First, math is not about real-world objects. It is often inspired by them, but that's not the same thing. For example, natural numbers proceed up to... almost infinity... regardless of whether our universe is actually finite or infinite. Real numbers have infinite number of decimal places, whether that makes sense from the perspective of physics or not. The Euclidean space is perfectly flat, even if our universe it not. No one ever wrote all the possible sequences of numbers from 1 to 100, but we know how many they would be.
If you want to learn e.g. about Africa, I guess the best way would be to go there, spend 20 years living in various countries, talking to people of various ethnic and social groups. But if you can't do that... well, reading a few books about Africa, memorizing the names of the countries and their capitals, knowing how to find them on the map... technically also qualifies as "learning about Africa". This is what most people (outside of Africa) do.

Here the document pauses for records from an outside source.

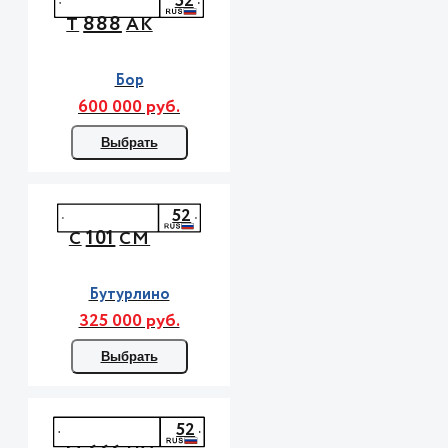
52
888
Т
АК
Бор
600 000 руб.
Выбрать
52
101
С
СМ
Бутурлино
325 000 руб.
Выбрать
52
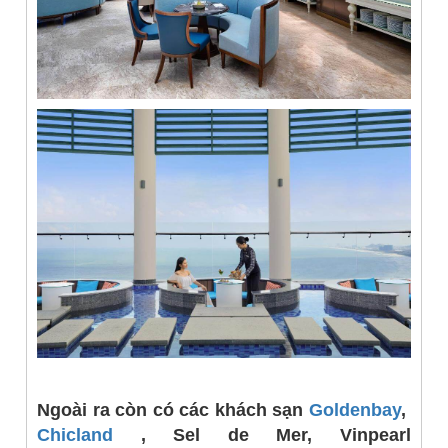
Ngoài ra còn có các khách sạn
Goldenbay
,
Chicland
, Sel de Mer, Vinpearl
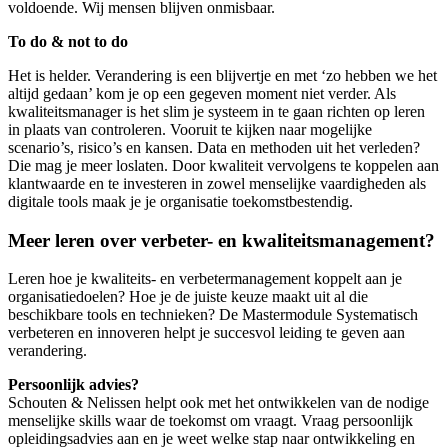
voldoende. Wij mensen blijven onmisbaar.
To do & not to do
Het is helder. Verandering is een blijvertje en met ‘zo hebben we het
altijd gedaan’ kom je op een gegeven moment niet verder. Als
kwaliteitsmanager is het slim je systeem in te gaan richten op leren
in plaats van controleren. Vooruit te kijken naar mogelijke
scenario’s, risico’s en kansen. Data en methoden uit het verleden?
Die mag je meer loslaten. Door kwaliteit vervolgens te koppelen aan
klantwaarde en te investeren in zowel menselijke vaardigheden als
digitale tools maak je je organisatie toekomstbestendig.
Meer leren over verbeter- en kwaliteitsmanagement?
Leren hoe je kwaliteits- en verbetermanagement koppelt aan je
organisatiedoelen? Hoe je de juiste keuze maakt uit al die
beschikbare tools en technieken? De Mastermodule Systematisch
verbeteren en innoveren helpt je succesvol leiding te geven aan
verandering.
Persoonlijk advies?
Schouten & Nelissen helpt ook met het ontwikkelen van de nodige
menselijke skills waar de toekomst om vraagt. Vraag persoonlijk
opleidingsadvies aan en je weet welke stap naar ontwikkeling en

You cannot learn math by second-hand experience alone. Imagine someone who skimmed the Wikipedia article about quadratic equations, watched a YouTube channel about the history of people who invented quadratic equations, is really passionate about the importance of quadratic equations for world peace and ecology, but... cannot solve a single quadratic equation, not even the simplest one... you probably wouldn't qualify this kind of knowledge as "learning quadratic equations".
The quadratic equation is a mental object, waiting for you somewhere in the Platonic realm, where you can find it, touch it, explore it from different angles, play with it, learn to live with it. Only this intimate experience qualifies as actually learning quadrati...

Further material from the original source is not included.